The problem is particularly pronounced among men between the ages of 25 and 54, traditionally considered the prime working years. Their participation rate has been declining for decades, but the drop-off accelerated during the recession. The high mark was 98 percent in 1954, and it now stands at 88 percent. A new analysis from the White House’s Council of Economic Advisers, slated for release Monday, found that the United States now has the third-lowest participation rate for “prime-age men” among the world’s developed countries.

In other words, Greece, Slovenia and Turkey have a larger share of men in their workforces than the United States does. The United States beats only Italy and Israel.



The CEA’s analysis looks at several common theories behind why so many American men have dropped out of the job market. Legions of women have joined the workforce since the 1950s, when about one-third of them had a job or were looking for one. Women’s participation rate topped 50 percent in the late 1970s and peaked at about 60 percent in the early 2000s. Perhaps fewer men are working because their wives are bringing home the bacon instead.

But the share of women in the workforce also has decreased significantly since the recession. And the CEA found that less than a quarter of prime-age men who are not in the labor force have a working spouse -- and that number has actually declined over the past 50 years.


Economists have posited that Social Security Disability Insurance could be incentivizing men to enroll in government assistance rather than look for work. The number of disability insurance recipients has risen by 2 percent since the late 1960s, not enough to account for the much greater drop in the male workforce. The CEA estimates that the increase in disability insurance explains only about half a percentage point of the decline in the male participation rate.

Instead, the CEA concludes that the problem is one of education and the erosion of demand for low-skilled workers. More than 90 percent of college-educated men are in the workforce, compared with 83 percent of those with a high school diploma or less. It’s a theme seen time and again in our increasingly globalized and high-tech economy: Blue-collar jobs that were once the cornerstone of the middle class get outsourced or replaced by automation.


There’s a ripple effect, too. When a manufacturing plant shuts down, for example, the laid-off employees may wind up in lower-skilled jobs, displacing those workers and potentially forcing them out of the labor market.

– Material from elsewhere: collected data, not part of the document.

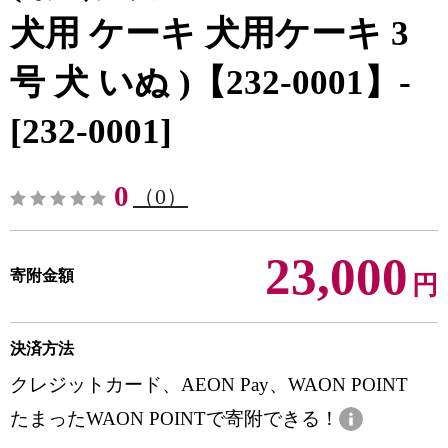
犬用 ケーキ 犬用ケーキ 3
号 犬 いぬ )【232-0001】-
[232-0001]
0
（0）
23,000
寄附金額
円
決済方法
クレジットカード、AEON Pay、WAON POINT
たまったWAON POINTで寄附できる！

The lower the wage, the more likely workers are to pass up the job altogether. The CEA looked at state-level data and found that among the bottom 10 percent of wage earners, a $1,000 increase in annual income boosted the participation rate by 0.16 percent for prime-age men.

“When the returns to work for those at the bottom of the wage distribution are particularly low, more prime-age men choose not to participate in the labor force,” the report states.

The report also explores one more unorthodox explanation: the high number of men who have been incarcerated. The CEA notes that the U.S. prison population has grown significantly since 1990 and is far above that of any other developed country.


People in prison are not counted as part of the population for the purposes of labor market statistics. At first blush, that would actually boost the participation rate: A smaller population means the share in the workforce is larger. But in reality, there are immense and well-documented barriers to the job market for workers once they leave prison. And the gloomy prospects of the formerly incarcerated outweigh the statistical benefit of having a large prison population.







Of course, the CEA argues that White House proposals -- from familiar positions such as raising the minimum wage and expanding the earned-income tax credit to wonkier ones such as reforming community colleges and flexibility in claiming unemployment benefits -- can help more men return to the workforce.

But the bigger question is whether there is really a way to reverse the tide, or if the best hope is to merely mitigate the pain. For 60 years, economists have debated the answer. And still, the share of men in the workforce continues to shrink.